Begin at the line below that has "пристосування для". Stop after the line that has "AJOUTER AU PANIER", repeating each line exactly and leaving out the pictures.

- _Extracted records_:
• • • • • • •

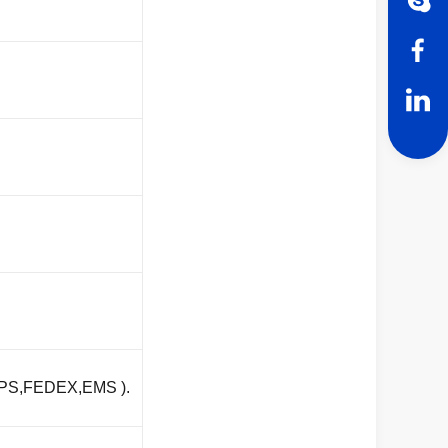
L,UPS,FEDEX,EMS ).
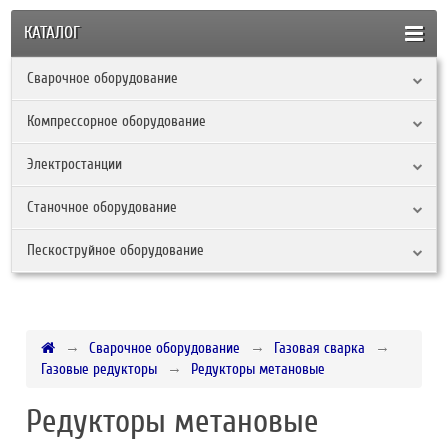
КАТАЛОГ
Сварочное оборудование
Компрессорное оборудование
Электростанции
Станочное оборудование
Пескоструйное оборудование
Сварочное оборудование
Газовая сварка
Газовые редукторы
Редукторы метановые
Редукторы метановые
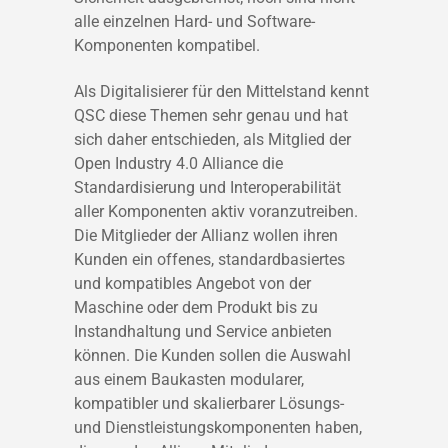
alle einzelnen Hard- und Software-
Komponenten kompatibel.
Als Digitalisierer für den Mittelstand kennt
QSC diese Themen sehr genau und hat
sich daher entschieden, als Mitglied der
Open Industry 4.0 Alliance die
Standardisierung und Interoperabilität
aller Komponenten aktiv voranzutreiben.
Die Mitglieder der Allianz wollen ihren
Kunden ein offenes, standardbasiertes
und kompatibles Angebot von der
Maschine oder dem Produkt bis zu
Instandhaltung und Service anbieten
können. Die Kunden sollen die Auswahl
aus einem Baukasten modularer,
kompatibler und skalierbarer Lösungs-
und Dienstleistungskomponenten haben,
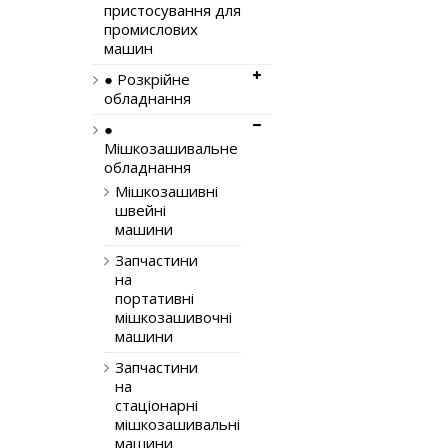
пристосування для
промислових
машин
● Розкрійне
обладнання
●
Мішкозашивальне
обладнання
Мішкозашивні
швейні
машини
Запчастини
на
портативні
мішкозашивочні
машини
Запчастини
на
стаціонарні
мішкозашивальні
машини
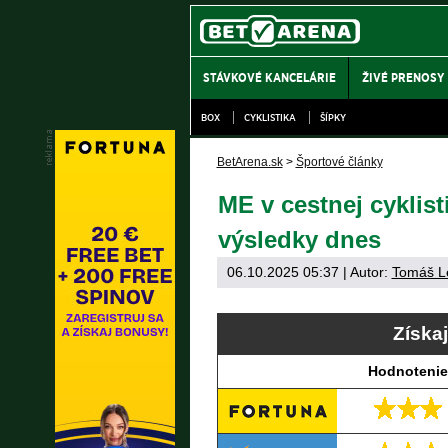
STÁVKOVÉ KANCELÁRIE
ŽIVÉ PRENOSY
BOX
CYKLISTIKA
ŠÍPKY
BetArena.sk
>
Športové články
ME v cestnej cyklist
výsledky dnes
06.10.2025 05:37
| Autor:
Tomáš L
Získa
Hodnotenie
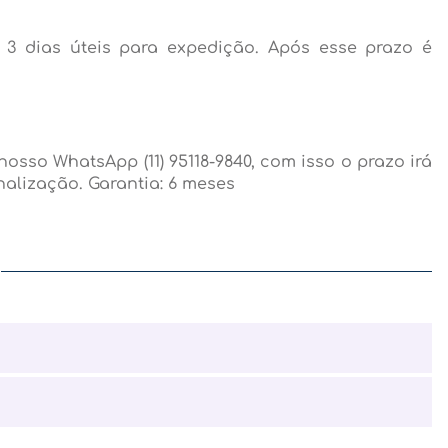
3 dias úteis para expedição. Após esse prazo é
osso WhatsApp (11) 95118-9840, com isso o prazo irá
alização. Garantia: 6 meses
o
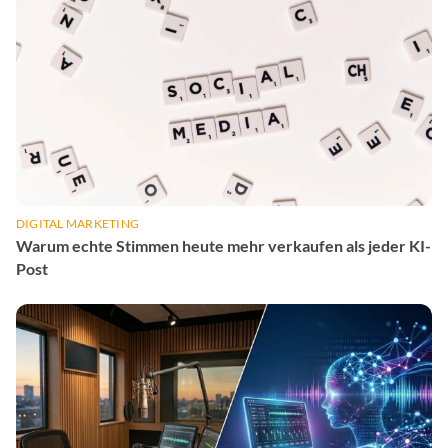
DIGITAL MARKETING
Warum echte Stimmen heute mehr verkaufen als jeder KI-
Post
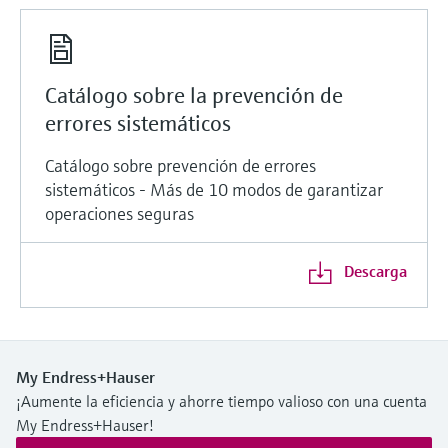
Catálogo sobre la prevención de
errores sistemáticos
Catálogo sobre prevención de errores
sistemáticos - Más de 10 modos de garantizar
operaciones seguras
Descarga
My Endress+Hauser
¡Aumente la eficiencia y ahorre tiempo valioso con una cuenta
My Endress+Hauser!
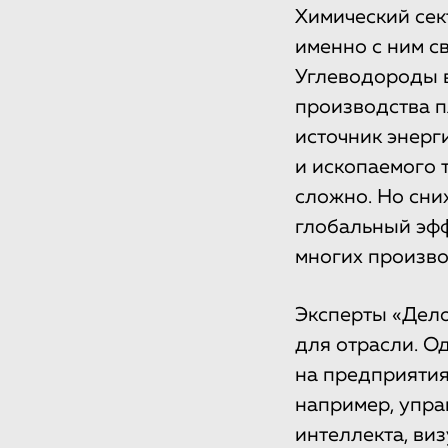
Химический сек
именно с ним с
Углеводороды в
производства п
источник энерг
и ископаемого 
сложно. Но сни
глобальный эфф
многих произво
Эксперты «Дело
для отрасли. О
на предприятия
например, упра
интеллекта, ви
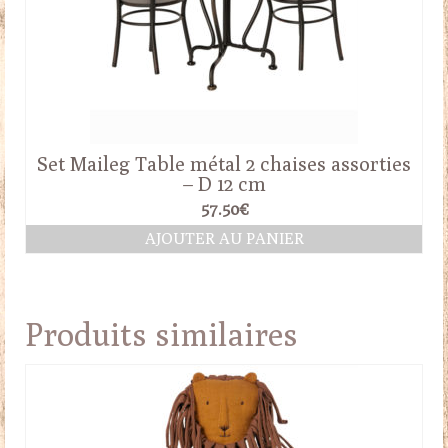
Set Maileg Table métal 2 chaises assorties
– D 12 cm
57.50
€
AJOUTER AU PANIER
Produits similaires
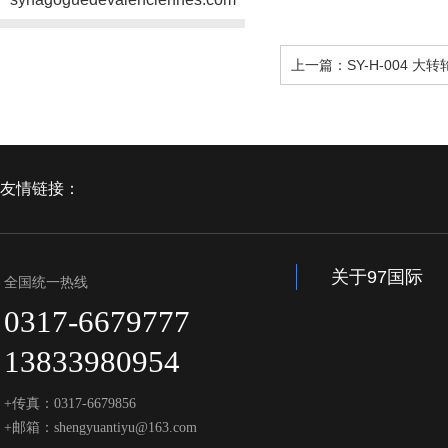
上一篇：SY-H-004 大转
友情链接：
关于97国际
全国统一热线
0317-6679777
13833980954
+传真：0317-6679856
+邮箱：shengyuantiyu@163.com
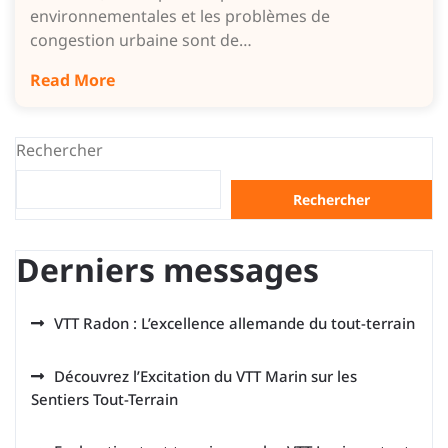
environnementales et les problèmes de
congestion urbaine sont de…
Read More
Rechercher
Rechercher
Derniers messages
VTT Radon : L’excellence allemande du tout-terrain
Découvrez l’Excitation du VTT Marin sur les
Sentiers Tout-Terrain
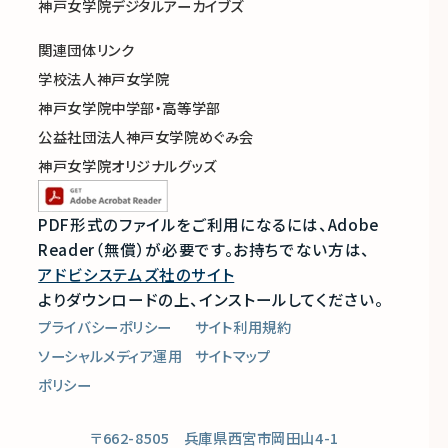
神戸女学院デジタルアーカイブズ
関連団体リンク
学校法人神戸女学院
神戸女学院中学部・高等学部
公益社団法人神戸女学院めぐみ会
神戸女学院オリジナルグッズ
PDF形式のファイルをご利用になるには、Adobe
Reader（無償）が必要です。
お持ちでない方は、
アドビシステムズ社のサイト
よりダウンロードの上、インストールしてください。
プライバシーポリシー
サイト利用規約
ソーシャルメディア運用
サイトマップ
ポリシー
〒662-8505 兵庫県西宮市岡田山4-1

• • • • • • •

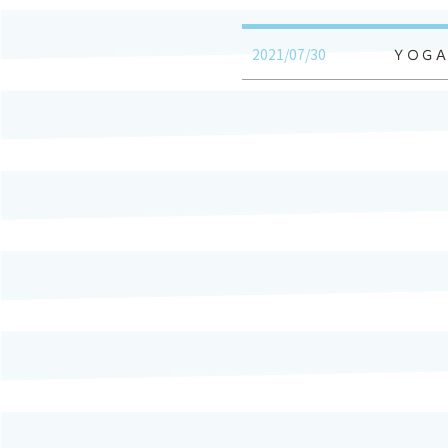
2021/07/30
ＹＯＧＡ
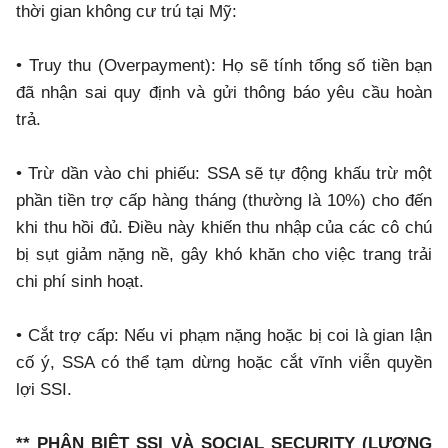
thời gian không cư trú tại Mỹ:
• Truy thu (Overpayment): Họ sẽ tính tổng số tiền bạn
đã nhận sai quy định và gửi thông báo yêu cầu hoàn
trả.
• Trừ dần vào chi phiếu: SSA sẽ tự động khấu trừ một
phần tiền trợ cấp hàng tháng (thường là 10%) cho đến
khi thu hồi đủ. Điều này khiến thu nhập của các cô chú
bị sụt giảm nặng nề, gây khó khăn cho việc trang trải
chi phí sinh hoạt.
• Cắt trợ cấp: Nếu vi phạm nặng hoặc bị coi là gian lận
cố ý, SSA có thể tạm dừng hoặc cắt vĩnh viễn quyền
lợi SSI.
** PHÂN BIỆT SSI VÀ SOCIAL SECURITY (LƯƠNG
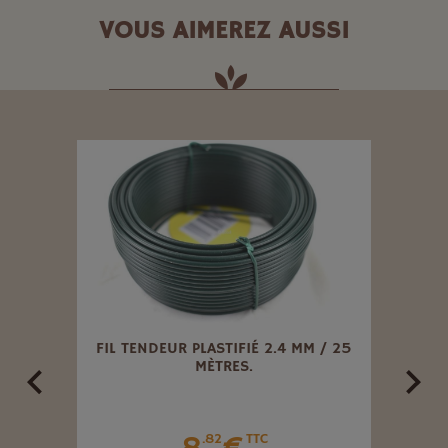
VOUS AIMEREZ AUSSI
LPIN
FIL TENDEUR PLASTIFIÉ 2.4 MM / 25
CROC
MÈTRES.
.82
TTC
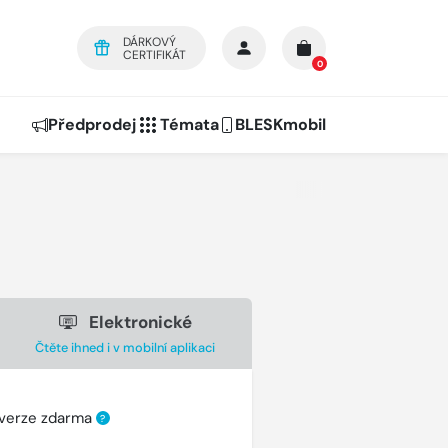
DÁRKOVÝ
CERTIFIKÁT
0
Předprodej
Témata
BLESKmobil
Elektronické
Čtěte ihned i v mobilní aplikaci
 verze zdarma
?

• • • • • • •

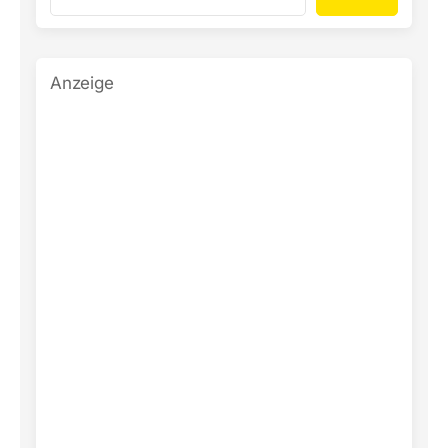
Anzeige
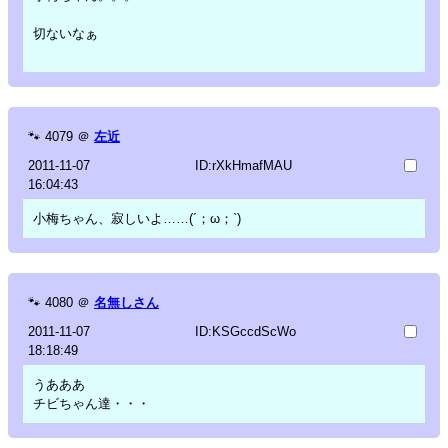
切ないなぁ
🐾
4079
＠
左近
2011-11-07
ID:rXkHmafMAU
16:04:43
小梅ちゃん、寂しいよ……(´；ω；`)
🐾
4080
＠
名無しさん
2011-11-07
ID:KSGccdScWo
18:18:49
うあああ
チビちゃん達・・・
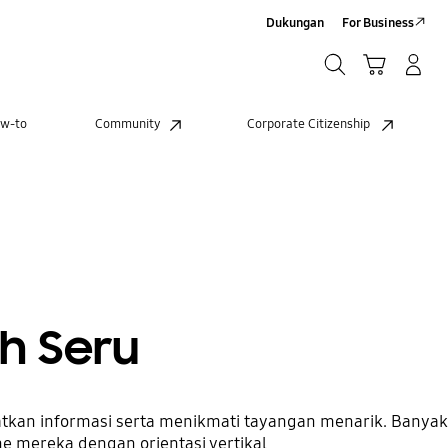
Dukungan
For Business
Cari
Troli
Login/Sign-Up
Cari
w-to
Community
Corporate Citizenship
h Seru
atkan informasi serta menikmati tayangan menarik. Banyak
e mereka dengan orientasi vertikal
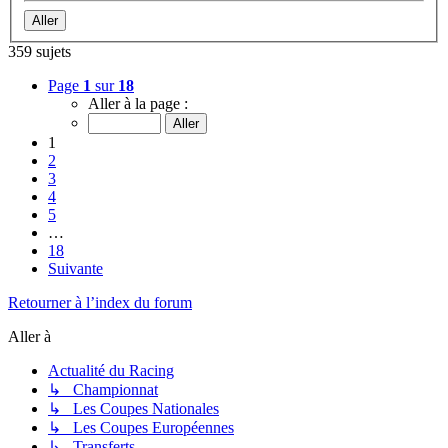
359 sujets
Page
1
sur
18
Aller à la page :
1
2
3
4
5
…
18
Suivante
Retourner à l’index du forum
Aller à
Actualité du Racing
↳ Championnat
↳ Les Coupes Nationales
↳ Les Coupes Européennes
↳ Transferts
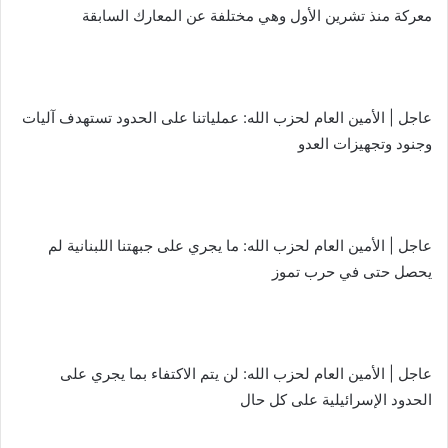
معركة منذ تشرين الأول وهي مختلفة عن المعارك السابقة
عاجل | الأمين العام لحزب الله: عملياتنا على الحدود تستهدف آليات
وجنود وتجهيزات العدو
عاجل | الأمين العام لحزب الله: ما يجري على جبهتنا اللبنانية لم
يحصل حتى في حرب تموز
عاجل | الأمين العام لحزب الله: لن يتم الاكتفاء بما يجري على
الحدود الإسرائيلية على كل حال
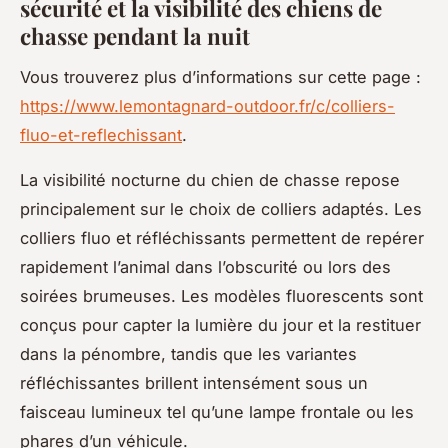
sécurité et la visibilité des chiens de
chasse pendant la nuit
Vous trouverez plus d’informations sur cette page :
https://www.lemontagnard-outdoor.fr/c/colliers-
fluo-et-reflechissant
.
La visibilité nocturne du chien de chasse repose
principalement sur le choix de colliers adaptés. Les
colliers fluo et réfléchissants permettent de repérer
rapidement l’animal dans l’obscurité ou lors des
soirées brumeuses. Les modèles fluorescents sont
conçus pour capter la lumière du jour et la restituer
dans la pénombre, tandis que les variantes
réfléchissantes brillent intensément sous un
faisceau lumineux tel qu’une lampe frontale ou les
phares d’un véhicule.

• • • • • • •

- _Solution to this task_:
пристосування для
промислових
машин
● Розкрійне
обладнання
●
Мішкозашивальне
обладнання
Мішкозашивні
швейні
машини
Запчастини
на
портативні
мішкозашивочні
машини
Запчастини
на
стаціонарні
мішкозашивальні
машини
STÁVKOVÉ KANCELÁRIE
ŽIVÉ PRENOSY
BOX
CYKLISTIKA
ŠÍPKY
BetArena.sk
>
Športové články
ME v cestnej cyklist
výsledky dnes
06.10.2025 05:37
| Autor:
Tomáš L
Získa
Hodnotenie
3 dias úteis para expedição. Após esse prazo é
osso WhatsApp (11) 95118-9840, com isso o prazo irá
alização. Garantia: 6 meses
o
DIGITAL MARKETING
Warum echte Stimmen heute mehr verkaufen als jeder KI-
Post
Catálogo sobre la prevención de
errores sistemáticos
Catálogo sobre prevención de errores
sistemáticos - Más de 10 modos de garantizar
operaciones seguras
Descarga
My Endress+Hauser
¡Aumente la eficiencia y ahorre tiempo valioso con una cuenta
My Endress+Hauser!
Химический сек
именно с ним с
Углеводороды в
производства п
источник энерг
и ископаемого 
сложно. Но сни
глобальный эфф
многих произво
Эксперты «Дело
для отрасли. О
на предприятия
например, упра
интеллекта, ви
Set Maileg Table métal 2 chaises assorties
– D 12 cm
57.50
€
AJOUTER AU PANIER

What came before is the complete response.